[Data shown — start]

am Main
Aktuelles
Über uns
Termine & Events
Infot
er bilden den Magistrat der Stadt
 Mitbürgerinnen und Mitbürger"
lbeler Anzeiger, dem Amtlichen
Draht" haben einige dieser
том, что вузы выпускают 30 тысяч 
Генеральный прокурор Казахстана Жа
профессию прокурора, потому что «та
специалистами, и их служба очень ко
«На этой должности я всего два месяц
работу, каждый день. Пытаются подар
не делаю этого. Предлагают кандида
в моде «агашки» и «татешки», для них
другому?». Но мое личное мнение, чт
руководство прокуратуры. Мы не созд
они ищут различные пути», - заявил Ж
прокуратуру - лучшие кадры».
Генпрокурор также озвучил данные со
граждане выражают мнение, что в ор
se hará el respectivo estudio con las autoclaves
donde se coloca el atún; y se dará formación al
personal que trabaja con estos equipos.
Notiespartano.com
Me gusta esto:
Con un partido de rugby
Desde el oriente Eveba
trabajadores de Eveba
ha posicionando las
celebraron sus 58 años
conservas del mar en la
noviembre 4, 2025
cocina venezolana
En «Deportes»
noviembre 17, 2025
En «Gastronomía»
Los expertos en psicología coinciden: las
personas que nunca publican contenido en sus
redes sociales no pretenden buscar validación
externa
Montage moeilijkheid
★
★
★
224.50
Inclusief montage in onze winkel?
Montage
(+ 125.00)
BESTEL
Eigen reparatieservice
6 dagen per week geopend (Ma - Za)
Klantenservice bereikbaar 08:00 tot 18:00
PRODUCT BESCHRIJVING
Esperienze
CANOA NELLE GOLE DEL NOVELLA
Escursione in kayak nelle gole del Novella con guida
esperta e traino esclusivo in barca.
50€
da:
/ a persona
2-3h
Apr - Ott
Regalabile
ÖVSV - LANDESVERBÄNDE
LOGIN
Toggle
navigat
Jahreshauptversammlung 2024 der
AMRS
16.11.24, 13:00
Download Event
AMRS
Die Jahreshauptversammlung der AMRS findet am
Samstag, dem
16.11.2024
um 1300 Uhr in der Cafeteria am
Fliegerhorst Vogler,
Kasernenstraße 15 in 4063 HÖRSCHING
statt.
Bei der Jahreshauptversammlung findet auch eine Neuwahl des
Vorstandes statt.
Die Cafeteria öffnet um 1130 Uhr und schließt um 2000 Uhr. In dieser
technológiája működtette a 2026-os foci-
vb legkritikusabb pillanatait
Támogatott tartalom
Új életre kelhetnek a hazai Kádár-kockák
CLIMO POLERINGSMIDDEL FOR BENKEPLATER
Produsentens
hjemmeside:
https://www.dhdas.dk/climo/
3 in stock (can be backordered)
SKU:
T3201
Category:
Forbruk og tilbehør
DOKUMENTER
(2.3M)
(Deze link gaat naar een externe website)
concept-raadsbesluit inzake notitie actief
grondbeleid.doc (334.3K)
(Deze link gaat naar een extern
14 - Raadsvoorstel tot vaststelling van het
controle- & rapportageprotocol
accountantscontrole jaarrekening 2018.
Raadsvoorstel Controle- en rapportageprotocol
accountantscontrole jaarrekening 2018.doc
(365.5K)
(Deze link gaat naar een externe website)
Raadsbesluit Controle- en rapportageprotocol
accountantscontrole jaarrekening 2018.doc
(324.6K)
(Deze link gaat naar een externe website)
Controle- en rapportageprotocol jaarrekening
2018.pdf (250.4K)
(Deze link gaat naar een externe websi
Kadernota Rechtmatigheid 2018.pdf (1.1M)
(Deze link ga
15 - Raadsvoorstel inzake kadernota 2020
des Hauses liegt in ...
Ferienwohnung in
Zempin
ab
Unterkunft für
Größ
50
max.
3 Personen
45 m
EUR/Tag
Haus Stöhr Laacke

[Data shown — finish]

Output all preceding records character for character.

am Main
Aktuelles
Über uns
Termine & Events
Infot
er bilden den Magistrat der Stadt
 Mitbürgerinnen und Mitbürger"
lbeler Anzeiger, dem Amtlichen
Draht" haben einige dieser
том, что вузы выпускают 30 тысяч 
Генеральный прокурор Казахстана Жа
профессию прокурора, потому что «та
специалистами, и их служба очень ко
«На этой должности я всего два месяц
работу, каждый день. Пытаются подар
не делаю этого. Предлагают кандида
в моде «агашки» и «татешки», для них
другому?». Но мое личное мнение, чт
руководство прокуратуры. Мы не созд
они ищут различные пути», - заявил Ж
прокуратуру - лучшие кадры».
Генпрокурор также озвучил данные со
граждане выражают мнение, что в ор
se hará el respectivo estudio con las autoclaves
donde se coloca el atún; y se dará formación al
personal que trabaja con estos equipos.
Notiespartano.com
Me gusta esto:
Con un partido de rugby
Desde el oriente Eveba
trabajadores de Eveba
ha posicionando las
celebraron sus 58 años
conservas del mar en la
noviembre 4, 2025
cocina venezolana
En «Deportes»
noviembre 17, 2025
En «Gastronomía»
Los expertos en psicología coinciden: las
personas que nunca publican contenido en sus
redes sociales no pretenden buscar validación
externa
Montage moeilijkheid
★
★
★
224.50
Inclusief montage in onze winkel?
Montage
(+ 125.00)
BESTEL
Eigen reparatieservice
6 dagen per week geopend (Ma - Za)
Klantenservice bereikbaar 08:00 tot 18:00
PRODUCT BESCHRIJVING
Esperienze
CANOA NELLE GOLE DEL NOVELLA
Escursione in kayak nelle gole del Novella con guida
esperta e traino esclusivo in barca.
50€
da:
/ a persona
2-3h
Apr - Ott
Regalabile
ÖVSV - LANDESVERBÄNDE
LOGIN
Toggle
navigat
Jahreshauptversammlung 2024 der
AMRS
16.11.24, 13:00
Download Event
AMRS
Die Jahreshauptversammlung der AMRS findet am
Samstag, dem
16.11.2024
um 1300 Uhr in der Cafeteria am
Fliegerhorst Vogler,
Kasernenstraße 15 in 4063 HÖRSCHING
statt.
Bei der Jahreshauptversammlung findet auch eine Neuwahl des
Vorstandes statt.
Die Cafeteria öffnet um 1130 Uhr und schließt um 2000 Uhr. In dieser
technológiája működtette a 2026-os foci-
vb legkritikusabb pillanatait
Támogatott tartalom
Új életre kelhetnek a hazai Kádár-kockák
CLIMO POLERINGSMIDDEL FOR BENKEPLATER
Produsentens
hjemmeside:
https://www.dhdas.dk/climo/
3 in stock (can be backordered)
SKU:
T3201
Category:
Forbruk og tilbehør
DOKUMENTER
(2.3M)
(Deze link gaat naar een externe website)
concept-raadsbesluit inzake notitie actief
grondbeleid.doc (334.3K)
(Deze link gaat naar een extern
14 - Raadsvoorstel tot vaststelling van het
controle- & rapportageprotocol
accountantscontrole jaarrekening 2018.
Raadsvoorstel Controle- en rapportageprotocol
accountantscontrole jaarrekening 2018.doc
(365.5K)
(Deze link gaat naar een externe website)
Raadsbesluit Controle- en rapportageprotocol
accountantscontrole jaarrekening 2018.doc
(324.6K)
(Deze link gaat naar een externe website)
Controle- en rapportageprotocol jaarrekening
2018.pdf (250.4K)
(Deze link gaat naar een externe websi
Kadernota Rechtmatigheid 2018.pdf (1.1M)
(Deze link ga
15 - Raadsvoorstel inzake kadernota 2020
des Hauses liegt in ...
Ferienwohnung in
Zempin
ab
Unterkunft für
Größ
50
max.
3 Personen
45 m
EUR/Tag
Haus Stöhr Laacke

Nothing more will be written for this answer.